* [Exercise requirements]: The entries below must be transcribed exactly. Leave nothing out.

* [Entries supplied]:
•••••

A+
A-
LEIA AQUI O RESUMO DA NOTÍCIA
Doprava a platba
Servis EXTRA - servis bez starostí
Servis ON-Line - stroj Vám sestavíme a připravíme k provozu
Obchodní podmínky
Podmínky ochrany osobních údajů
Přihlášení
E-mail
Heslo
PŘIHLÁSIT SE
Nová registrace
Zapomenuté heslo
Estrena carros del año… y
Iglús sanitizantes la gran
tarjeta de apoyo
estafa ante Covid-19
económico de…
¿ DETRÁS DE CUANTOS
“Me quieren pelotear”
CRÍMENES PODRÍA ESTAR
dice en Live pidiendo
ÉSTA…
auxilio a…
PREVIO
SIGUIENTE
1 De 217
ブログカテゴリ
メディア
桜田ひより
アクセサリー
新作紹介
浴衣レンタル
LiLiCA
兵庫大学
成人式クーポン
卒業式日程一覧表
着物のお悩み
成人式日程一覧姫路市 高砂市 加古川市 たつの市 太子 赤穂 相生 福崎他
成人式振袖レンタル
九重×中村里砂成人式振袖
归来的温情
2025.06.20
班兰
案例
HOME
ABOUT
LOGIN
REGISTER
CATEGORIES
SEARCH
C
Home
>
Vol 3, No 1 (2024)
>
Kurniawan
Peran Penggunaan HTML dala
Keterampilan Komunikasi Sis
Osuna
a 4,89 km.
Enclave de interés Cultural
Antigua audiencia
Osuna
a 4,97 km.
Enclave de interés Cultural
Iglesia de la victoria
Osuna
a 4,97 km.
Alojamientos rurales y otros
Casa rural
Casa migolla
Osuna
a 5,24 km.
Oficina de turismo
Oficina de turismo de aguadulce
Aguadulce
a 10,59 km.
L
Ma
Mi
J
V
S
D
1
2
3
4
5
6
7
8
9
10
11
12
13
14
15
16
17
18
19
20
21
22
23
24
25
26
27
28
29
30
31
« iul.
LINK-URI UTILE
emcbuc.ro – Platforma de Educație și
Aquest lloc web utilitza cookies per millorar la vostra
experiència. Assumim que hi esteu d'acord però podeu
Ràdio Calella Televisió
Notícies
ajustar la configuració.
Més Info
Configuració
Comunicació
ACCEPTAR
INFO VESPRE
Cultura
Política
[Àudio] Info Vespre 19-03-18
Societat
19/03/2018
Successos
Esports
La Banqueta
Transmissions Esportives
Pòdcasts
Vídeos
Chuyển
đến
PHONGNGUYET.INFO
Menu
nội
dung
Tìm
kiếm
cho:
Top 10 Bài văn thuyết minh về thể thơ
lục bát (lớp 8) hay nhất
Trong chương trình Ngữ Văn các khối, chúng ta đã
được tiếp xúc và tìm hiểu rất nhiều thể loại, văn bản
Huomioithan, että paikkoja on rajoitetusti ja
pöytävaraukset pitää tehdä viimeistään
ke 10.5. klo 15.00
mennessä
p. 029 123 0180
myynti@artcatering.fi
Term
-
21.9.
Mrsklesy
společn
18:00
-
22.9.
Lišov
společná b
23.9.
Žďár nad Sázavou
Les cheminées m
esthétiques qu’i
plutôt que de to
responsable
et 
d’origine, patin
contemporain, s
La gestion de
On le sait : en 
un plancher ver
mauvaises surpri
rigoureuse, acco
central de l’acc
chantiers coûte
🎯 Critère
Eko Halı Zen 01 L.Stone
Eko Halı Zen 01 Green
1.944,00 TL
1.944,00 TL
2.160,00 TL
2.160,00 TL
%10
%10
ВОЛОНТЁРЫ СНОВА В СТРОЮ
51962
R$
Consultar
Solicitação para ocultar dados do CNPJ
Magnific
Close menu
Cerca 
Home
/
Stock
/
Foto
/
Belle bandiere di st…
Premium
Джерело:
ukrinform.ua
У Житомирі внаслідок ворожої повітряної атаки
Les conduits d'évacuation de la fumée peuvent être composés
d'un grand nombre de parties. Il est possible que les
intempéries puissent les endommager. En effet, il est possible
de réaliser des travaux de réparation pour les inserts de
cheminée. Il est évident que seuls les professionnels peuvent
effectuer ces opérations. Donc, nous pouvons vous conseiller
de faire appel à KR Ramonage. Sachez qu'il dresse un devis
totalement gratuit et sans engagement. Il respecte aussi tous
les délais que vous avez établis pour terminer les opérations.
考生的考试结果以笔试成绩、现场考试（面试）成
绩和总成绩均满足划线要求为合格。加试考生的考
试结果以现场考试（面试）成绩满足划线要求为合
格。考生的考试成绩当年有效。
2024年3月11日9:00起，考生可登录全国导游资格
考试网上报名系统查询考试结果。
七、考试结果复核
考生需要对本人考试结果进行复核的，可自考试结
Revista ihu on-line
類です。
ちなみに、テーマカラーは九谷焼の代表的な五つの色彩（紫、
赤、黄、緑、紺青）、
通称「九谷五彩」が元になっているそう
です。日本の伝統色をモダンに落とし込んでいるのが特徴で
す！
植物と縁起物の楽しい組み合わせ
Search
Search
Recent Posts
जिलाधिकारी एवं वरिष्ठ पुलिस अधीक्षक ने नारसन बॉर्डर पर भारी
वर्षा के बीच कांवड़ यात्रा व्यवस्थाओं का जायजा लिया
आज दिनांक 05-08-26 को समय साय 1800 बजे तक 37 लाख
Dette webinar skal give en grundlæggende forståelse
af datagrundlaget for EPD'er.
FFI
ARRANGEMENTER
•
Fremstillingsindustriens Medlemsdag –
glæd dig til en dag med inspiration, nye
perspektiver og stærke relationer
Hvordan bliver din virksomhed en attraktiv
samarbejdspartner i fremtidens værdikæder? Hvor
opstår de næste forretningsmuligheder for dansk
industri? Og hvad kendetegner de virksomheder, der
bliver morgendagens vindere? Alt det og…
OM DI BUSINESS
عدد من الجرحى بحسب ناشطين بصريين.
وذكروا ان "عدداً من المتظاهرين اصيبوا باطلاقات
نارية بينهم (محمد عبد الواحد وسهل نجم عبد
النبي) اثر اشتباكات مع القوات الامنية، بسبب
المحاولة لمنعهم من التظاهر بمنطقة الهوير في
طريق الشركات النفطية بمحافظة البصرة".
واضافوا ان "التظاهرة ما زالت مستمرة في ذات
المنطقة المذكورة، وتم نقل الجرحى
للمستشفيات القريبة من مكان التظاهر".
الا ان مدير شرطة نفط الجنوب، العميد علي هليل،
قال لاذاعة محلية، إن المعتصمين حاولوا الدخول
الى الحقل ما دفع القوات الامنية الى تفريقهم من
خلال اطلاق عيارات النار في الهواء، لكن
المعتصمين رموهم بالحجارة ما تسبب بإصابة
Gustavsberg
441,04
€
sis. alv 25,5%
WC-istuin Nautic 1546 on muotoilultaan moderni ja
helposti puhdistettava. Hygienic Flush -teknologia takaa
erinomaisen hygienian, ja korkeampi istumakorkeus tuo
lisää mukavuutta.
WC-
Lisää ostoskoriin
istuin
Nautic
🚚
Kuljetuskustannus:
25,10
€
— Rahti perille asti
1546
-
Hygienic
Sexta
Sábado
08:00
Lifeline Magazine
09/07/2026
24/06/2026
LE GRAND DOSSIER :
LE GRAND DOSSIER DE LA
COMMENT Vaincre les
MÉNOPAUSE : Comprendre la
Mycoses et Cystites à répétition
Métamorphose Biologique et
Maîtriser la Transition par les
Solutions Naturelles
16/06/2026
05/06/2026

•••••

* [Exercise solution]:
A+
A-
LEIA AQUI O RESUMO DA NOTÍCIA
Doprava a platba
Servis EXTRA - servis bez starostí
Servis ON-Line - stroj Vám sestavíme a připravíme k provozu
Obchodní podmínky
Podmínky ochrany osobních údajů
Přihlášení
E-mail
Heslo
PŘIHLÁSIT SE
Nová registrace
Zapomenuté heslo
Estrena carros del año… y
Iglús sanitizantes la gran
tarjeta de apoyo
estafa ante Covid-19
económico de…
¿ DETRÁS DE CUANTOS
“Me quieren pelotear”
CRÍMENES PODRÍA ESTAR
dice en Live pidiendo
ÉSTA…
auxilio a…
PREVIO
SIGUIENTE
1 De 217
ブログカテゴリ
メディア
桜田ひより
アクセサリー
新作紹介
浴衣レンタル
LiLiCA
兵庫大学
成人式クーポン
卒業式日程一覧表
着物のお悩み
成人式日程一覧姫路市 高砂市 加古川市 たつの市 太子 赤穂 相生 福崎他
成人式振袖レンタル
九重×中村里砂成人式振袖
归来的温情
2025.06.20
班兰
案例
HOME
ABOUT
LOGIN
REGISTER
CATEGORIES
SEARCH
C
Home
>
Vol 3, No 1 (2024)
>
Kurniawan
Peran Penggunaan HTML dala
Keterampilan Komunikasi Sis
Osuna
a 4,89 km.
Enclave de interés Cultural
Antigua audiencia
Osuna
a 4,97 km.
Enclave de interés Cultural
Iglesia de la victoria
Osuna
a 4,97 km.
Alojamientos rurales y otros
Casa rural
Casa migolla
Osuna
a 5,24 km.
Oficina de turismo
Oficina de turismo de aguadulce
Aguadulce
a 10,59 km.
L
Ma
Mi
J
V
S
D
1
2
3
4
5
6
7
8
9
10
11
12
13
14
15
16
17
18
19
20
21
22
23
24
25
26
27
28
29
30
31
« iul.
LINK-URI UTILE
emcbuc.ro – Platforma de Educație și
Aquest lloc web utilitza cookies per millorar la vostra
experiència. Assumim que hi esteu d'acord però podeu
Ràdio Calella Televisió
Notícies
ajustar la configuració.
Més Info
Configuració
Comunicació
ACCEPTAR
INFO VESPRE
Cultura
Política
[Àudio] Info Vespre 19-03-18
Societat
19/03/2018
Successos
Esports
La Banqueta
Transmissions Esportives
Pòdcasts
Vídeos
Chuyển
đến
PHONGNGUYET.INFO
Menu
nội
dung
Tìm
kiếm
cho:
Top 10 Bài văn thuyết minh về thể thơ
lục bát (lớp 8) hay nhất
Trong chương trình Ngữ Văn các khối, chúng ta đã
được tiếp xúc và tìm hiểu rất nhiều thể loại, văn bản
Huomioithan, että paikkoja on rajoitetusti ja
pöytävaraukset pitää tehdä viimeistään
ke 10.5. klo 15.00
mennessä
p. 029 123 0180
myynti@artcatering.fi
Term
-
21.9.
Mrsklesy
společn
18:00
-
22.9.
Lišov
společná b
23.9.
Žďár nad Sázavou
Les cheminées m
esthétiques qu’i
plutôt que de to
responsable
et 
d’origine, patin
contemporain, s
La gestion de
On le sait : en 
un plancher ver
mauvaises surpri
rigoureuse, acco
central de l’acc
chantiers coûte
🎯 Critère
Eko Halı Zen 01 L.Stone
Eko Halı Zen 01 Green
1.944,00 TL
1.944,00 TL
2.160,00 TL
2.160,00 TL
%10
%10
ВОЛОНТЁРЫ СНОВА В СТРОЮ
51962
R$
Consultar
Solicitação para ocultar dados do CNPJ
Magnific
Close menu
Cerca 
Home
/
Stock
/
Foto
/
Belle bandiere di st…
Premium
Джерело:
ukrinform.ua
У Житомирі внаслідок ворожої повітряної атаки
Les conduits d'évacuation de la fumée peuvent être composés
d'un grand nombre de parties. Il est possible que les
intempéries puissent les endommager. En effet, il est possible
de réaliser des travaux de réparation pour les inserts de
cheminée. Il est évident que seuls les professionnels peuvent
effectuer ces opérations. Donc, nous pouvons vous conseiller
de faire appel à KR Ramonage. Sachez qu'il dresse un devis
totalement gratuit et sans engagement. Il respecte aussi tous
les délais que vous avez établis pour terminer les opérations.
考生的考试结果以笔试成绩、现场考试（面试）成
绩和总成绩均满足划线要求为合格。加试考生的考
试结果以现场考试（面试）成绩满足划线要求为合
格。考生的考试成绩当年有效。
2024年3月11日9:00起，考生可登录全国导游资格
考试网上报名系统查询考试结果。
七、考试结果复核
考生需要对本人考试结果进行复核的，可自考试结
Revista ihu on-line
類です。
ちなみに、テーマカラーは九谷焼の代表的な五つの色彩（紫、
赤、黄、緑、紺青）、
通称「九谷五彩」が元になっているそう
です。日本の伝統色をモダンに落とし込んでいるのが特徴で
す！
植物と縁起物の楽しい組み合わせ
Search
Search
Recent Posts
जिलाधिकारी एवं वरिष्ठ पुलिस अधीक्षक ने नारसन बॉर्डर पर भारी
वर्षा के बीच कांवड़ यात्रा व्यवस्थाओं का जायजा लिया
आज दिनांक 05-08-26 को समय साय 1800 बजे तक 37 लाख
Dette webinar skal give en grundlæggende forståelse
af datagrundlaget for EPD'er.
FFI
ARRANGEMENTER
•
Fremstillingsindustriens Medlemsdag –
glæd dig til en dag med inspiration, nye
perspektiver og stærke relationer
Hvordan bliver din virksomhed en attraktiv
samarbejdspartner i fremtidens værdikæder? Hvor
opstår de næste forretningsmuligheder for dansk
industri? Og hvad kendetegner de virksomheder, der
bliver morgendagens vindere? Alt det og…
OM DI BUSINESS
عدد من الجرحى بحسب ناشطين بصريين.
وذكروا ان "عدداً من المتظاهرين اصيبوا باطلاقات
نارية بينهم (محمد عبد الواحد وسهل نجم عبد
النبي) اثر اشتباكات مع القوات الامنية، بسبب
المحاولة لمنعهم من التظاهر بمنطقة الهوير في
طريق الشركات النفطية بمحافظة البصرة".
واضافوا ان "التظاهرة ما زالت مستمرة في ذات
المنطقة المذكورة، وتم نقل الجرحى
للمستشفيات القريبة من مكان التظاهر".
الا ان مدير شرطة نفط الجنوب، العميد علي هليل،
قال لاذاعة محلية، إن المعتصمين حاولوا الدخول
الى الحقل ما دفع القوات الامنية الى تفريقهم من
خلال اطلاق عيارات النار في الهواء، لكن
المعتصمين رموهم بالحجارة ما تسبب بإصابة
Gustavsberg
441,04
€
sis. alv 25,5%
WC-istuin Nautic 1546 on muotoilultaan moderni ja
helposti puhdistettava. Hygienic Flush -teknologia takaa
erinomaisen hygienian, ja korkeampi istumakorkeus tuo
lisää mukavuutta.
WC-
Lisää ostoskoriin
istuin
Nautic
🚚
Kuljetuskustannus:
25,10
€
— Rahti perille asti
1546
-
Hygienic
Sexta
Sábado
08:00
Lifeline Magazine
09/07/2026
24/06/2026
LE GRAND DOSSIER :
LE GRAND DOSSIER DE LA
COMMENT Vaincre les
MÉNOPAUSE : Comprendre la
Mycoses et Cystites à répétition
Métamorphose Biologique et
Maîtriser la Transition par les
Solutions Naturelles
16/06/2026
05/06/2026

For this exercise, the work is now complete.